China’s Foreign Ministry has reiterated that the country remains committed to a self-defense-oriented nuclear policy, as Beijing certified two new nuclear test monitoring stations.

Robert Floyd, executive secretary of the Comprehensive Nuclear-Test-Ban Treaty Organization (CTBTO) Preparatory Commission, visited China last week at Beijing’s invitation for the launch ceremony marking the certification of two auxiliary seismic facilities in Shanghai and Xi’an.

Why It Matters

Next year will mark the 30th anniversary of the Comprehensive Nuclear-Test-Ban Treaty, which bans all nuclear explosions.

Both China and the United States are among those that have signed but not ratified the agreement. Still, both countries have adhered to its principles, with neither known to have conducted a full-scale nuclear weapons test since the CTBT’s signing in 1996. Each hosts at least a dozen CTBTO-certified monitoring facilities on their soil as part of the organization’s global verification network.
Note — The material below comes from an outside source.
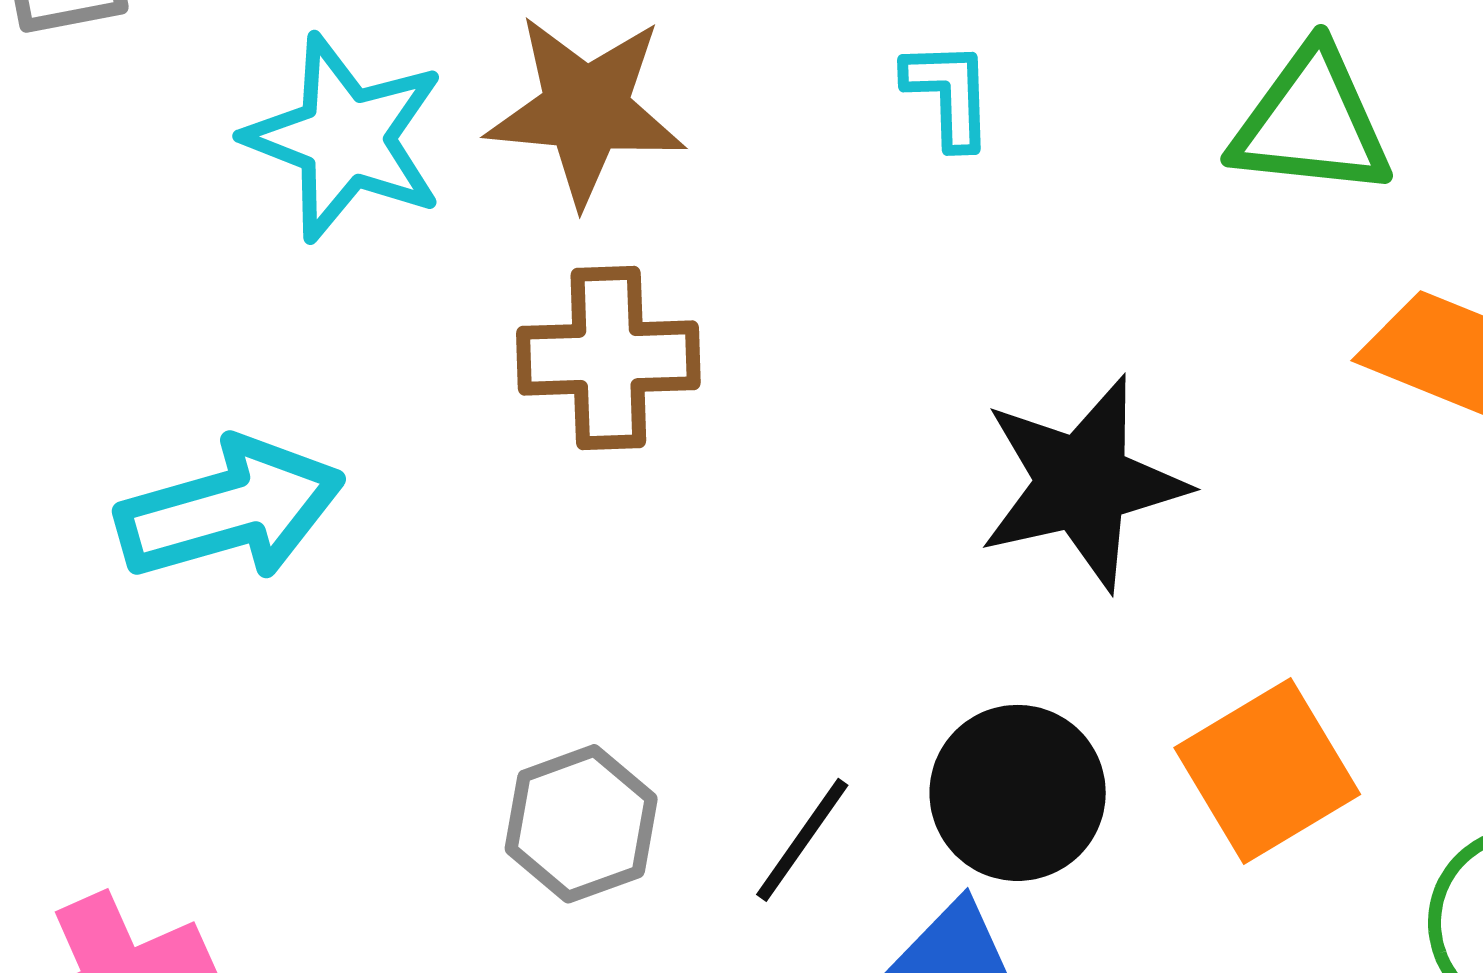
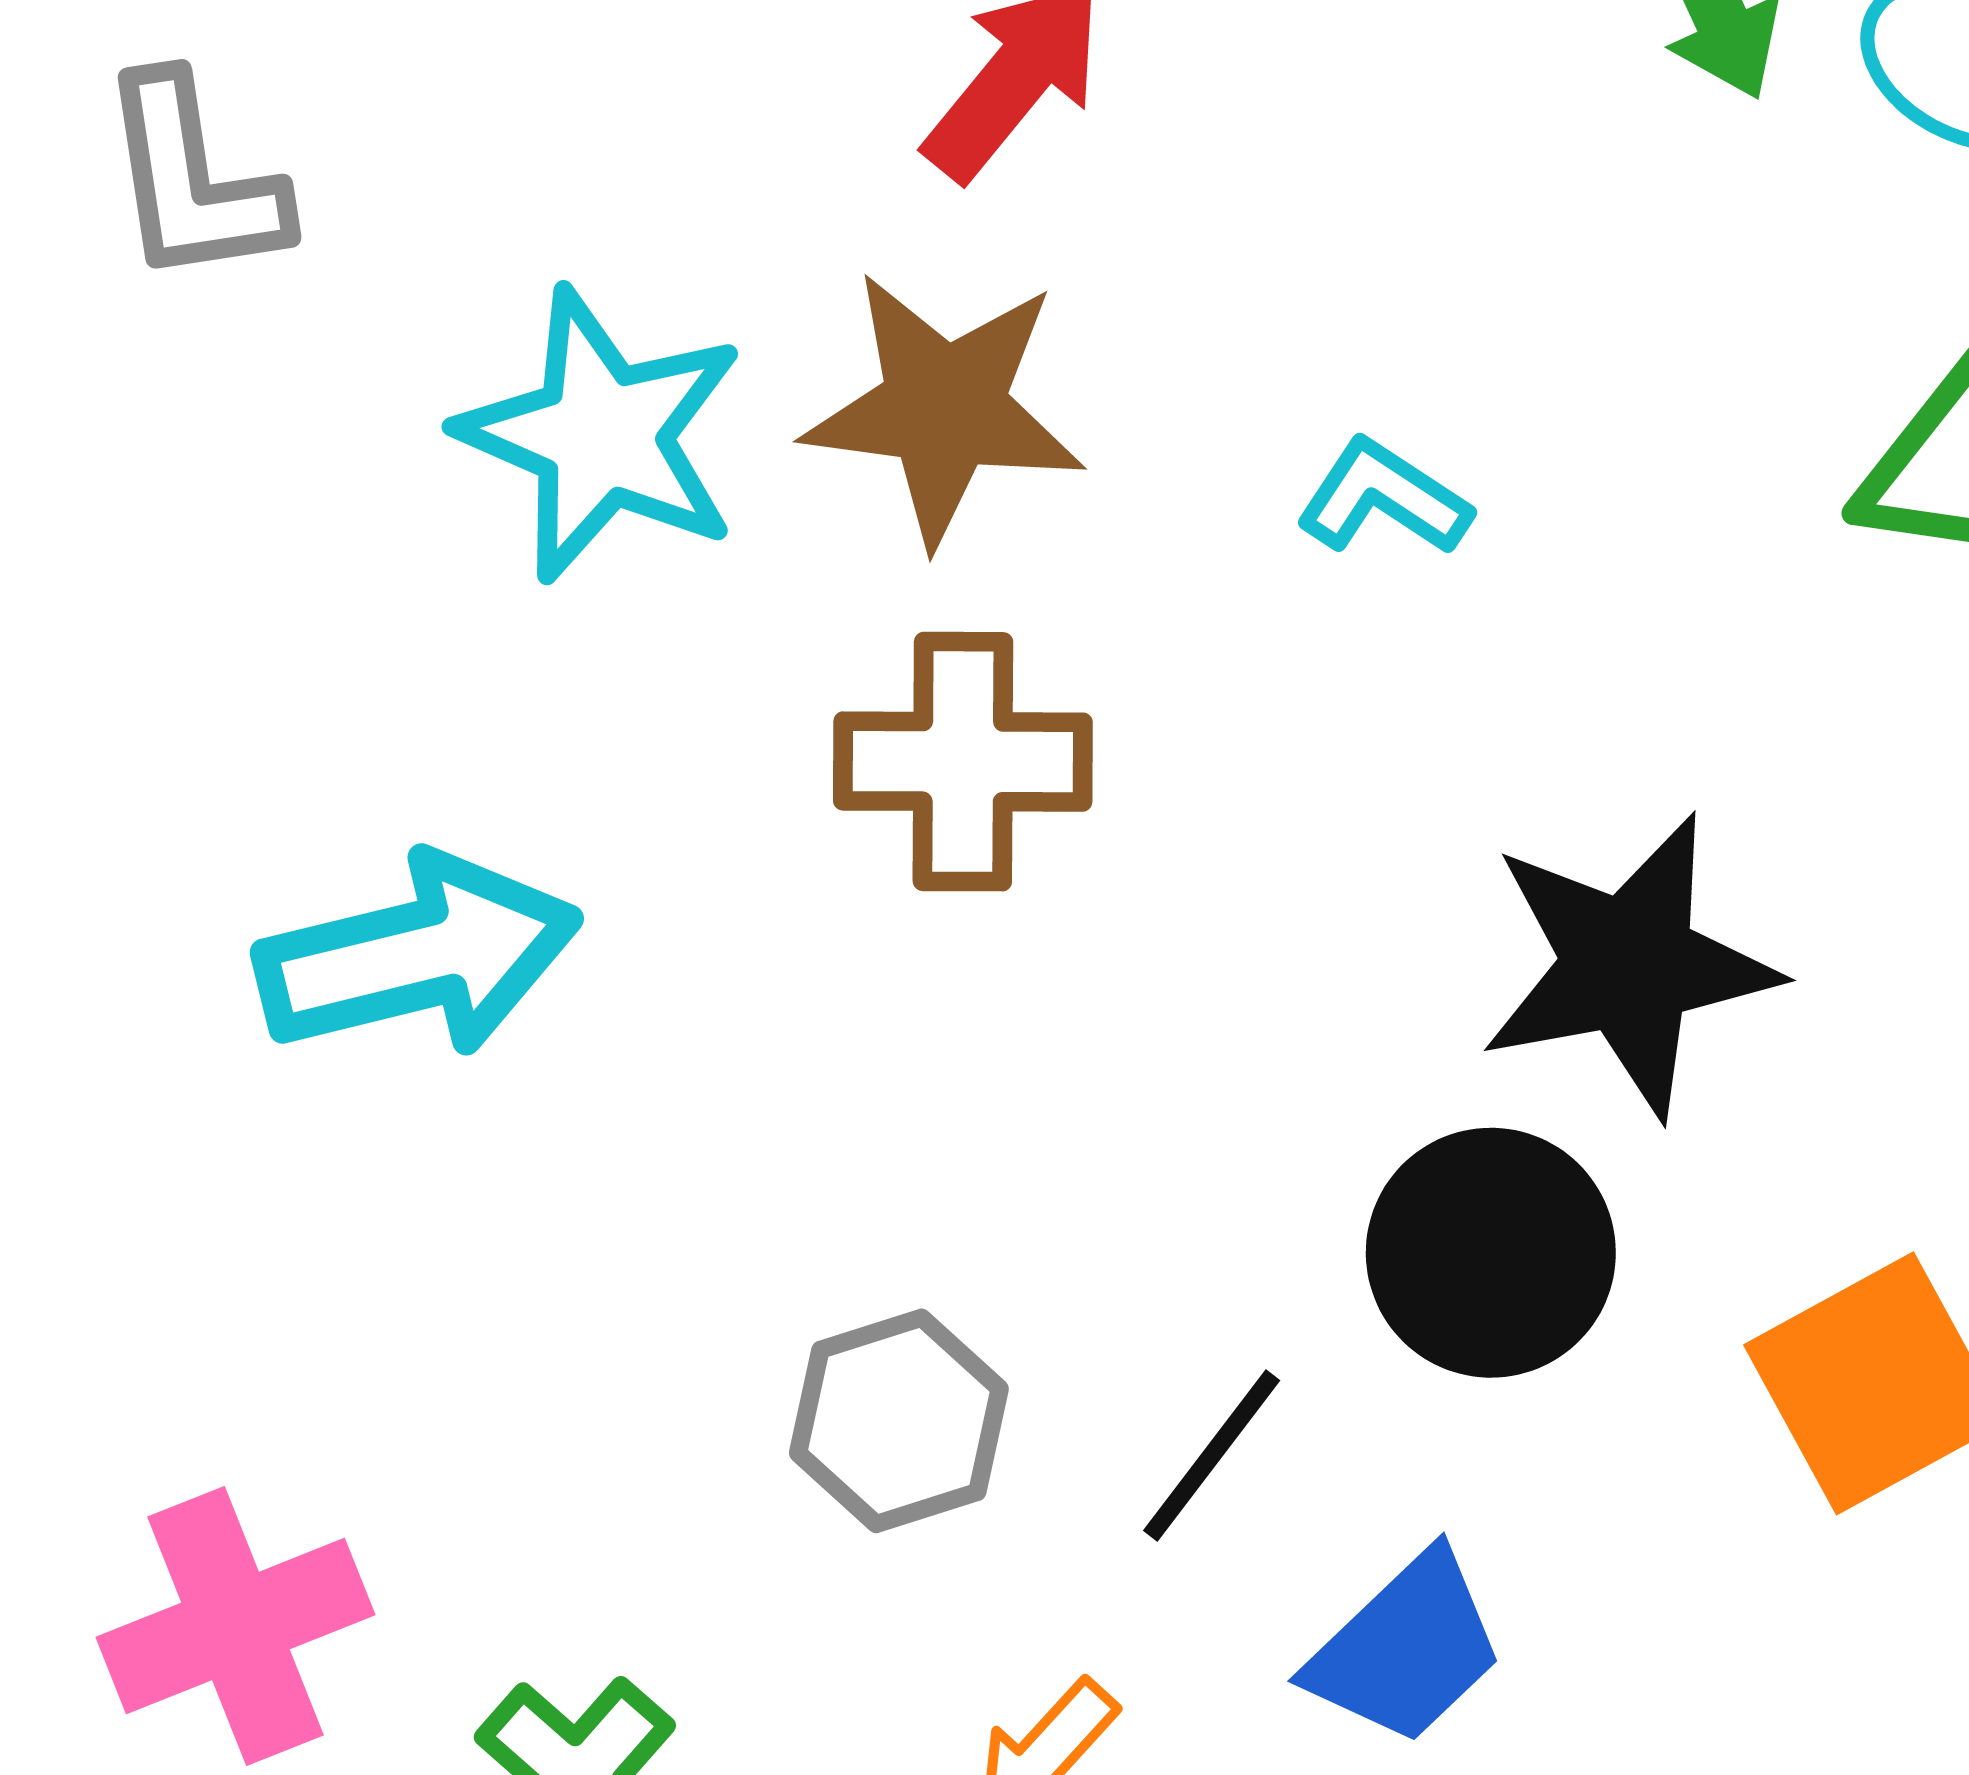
cyan L-shape: (949, 94) -> (1384, 498), moved, turned -57
black circle: (1018, 793) -> (1491, 1253), moved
Newsweek reached out to the CTBTO by email with a request for comment.

What To Know

“In recent years, China and the [CTBTO Provisional Technical Secretariat] have achieved significant cooperation outcomes in areas such as promoting the certification and acceptance of monitoring stations and enhancing capacity building for developing countries,” Chinese Foreign Ministry spokesperson Guo Jiakun said on Monday during a regular press briefing.

“This demonstrates China’s consistent stance of earnestly fulfilling its international obligations and firmly supporting the Treaty,” he added.

Guo said China, as a “responsible nuclear-weapon state” and a permanent member of the United Nations Security Council, has maintained its long-standing nuclear test moratorium and upheld its no-first-use policy on nuclear strikes.

China is one of only two nuclear-armed nations—alongside India—to officially pledge not to use nuclear weapons first. New Delhi, however, allows for exceptions in the case of nuclear-armed adversaries or states aligned with them.

Beijing has proposed that all five recognized nuclear-weapon states—China, the United States, Russia, France, and the United Kingdom—enter negotiations on a “mutual no-first-use” treaty.

While China’s nuclear stockpile remains far smaller than those of Russia and the U.S., it has expanded rapidly in recent years, modernizing its missile forces and delivery systems to establish a “nuclear triad”—capabilities for land-, sea-, and air-based strategic deterrence.

China’s arsenal reached an estimated 600 warheads in 2024, a roughly 20 percent increase from the previous year, according to assessments by the U.S. Department of Defense and the Stockholm International Peace Research Institute.

A July report by the Washington-based Hudson Institute argued that Beijing’s nuclear buildup is less about preparing for a nuclear exchange and more about deterring the U.S. and its allies from threatening China’s strategic objectives in its region.

What People Are Saying

Floyd said in a video posted to X on Saturday: “The highlight of being in China this week has been the launch of the certification of two auxiliary seismic stations over the next short period of time. Seeing the Chinese government working together, powerfully […] The international monitoring system, for global good, for global peace and security. Multilateralism delivering.”

What Happens Next

The CTBT is unlikely to enter into force anytime soon, as a number of key states—including those with nuclear weapons or the technical potential to develop them—have not signed or ratified it.

Meanwhile, the 2011 New START Treaty, the last remaining nuclear arms reduction pact between Washington and Moscow, is set to expire in February. Russian President Vladimir Putin, who suspended Moscow’s participation in the accord in 2023, has said he remains open to informally maintaining those limits beyond the treaty’s expiration. Washington has not yet responded to the proposal.